Stuart Scotts
- Full name: Stuart Russell Scotts
- Born: 26 February 1934 Sydney, NSW, Australia
- Died: 9 July 2020 (aged 86)
- School: Scots College, Sydney
- Notable relative: Colin Scotts (nephew)

Rugby union career
- Position: Flanker / Lock

International career
- Years: Team / Apps / (Points)
- 1957–58: Australia

= Stuart Scotts =

Stuart Russell Scotts (26 February 1934 – 9 July 2020) was an Australian international rugby union player.

Scotts was born in Sydney and educated at Scots College.

A flanker and lock, Scotts was 18 on his first-grade debut with Eastern Suburbs and formed a successful forward partnership with Dave Emanuel.

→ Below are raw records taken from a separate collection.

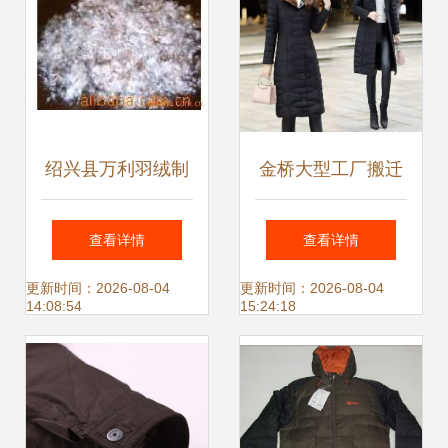
蓬松度仅303元
绍兴县万利羽绒制
金桥大型工厂搬迁
品厂 一羽之轻，承
清仓特卖 千余款商
查看详情
查看详情
诺之重
品优惠特促，羽绒
更新时间：2026-08-04
更新时间：2026-08-04
14:08:54
15:24:18
抢购12月31日开启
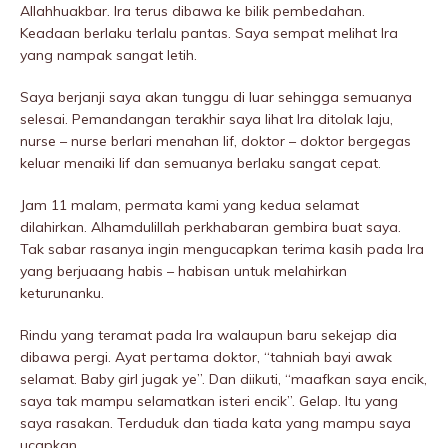
Allahhuakbar. Ira terus dibawa ke bilik pembedahan.
Keadaan berlaku terlalu pantas. Saya sempat melihat Ira
yang nampak sangat letih.
Saya berjanji saya akan tunggu di luar sehingga semuanya
selesai. Pemandangan terakhir saya lihat Ira ditolak laju,
nurse – nurse berlari menahan lif, doktor – doktor bergegas
keluar menaiki lif dan semuanya berlaku sangat cepat.
Jam 11 malam, permata kami yang kedua selamat
dilahirkan. Alhamdulillah perkhabaran gembira buat saya.
Tak sabar rasanya ingin mengucapkan terima kasih pada Ira
yang berjuaang habis – habisan untuk melahirkan
keturunanku.
Rindu yang teramat pada Ira walaupun baru sekejap dia
dibawa pergi. Ayat pertama doktor, “tahniah bayi awak
selamat. Baby girl jugak ye”. Dan diikuti, “maafkan saya encik,
saya tak mampu selamatkan isteri encik”. Gelap. Itu yang
saya rasakan. Terduduk dan tiada kata yang mampu saya
ucapkan.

Both won Wallabies call ups for the 1957–58 tour of Britain, Ireland and France, despite Scotts having no prior state representative experience. He began the tour with a wrist fracture, stemming from a training drill in Fremantle, then injured his knee against Leinster and later had to undergo a hernia operation in London, all of which contributed to him making only three uncapped appearances. On the return home, the team stopped over in North America for a series of matches and Scotts recovered sufficiently to participate in a further three fixtures.

Scotts is the uncle of former NFL football player Colin Scotts.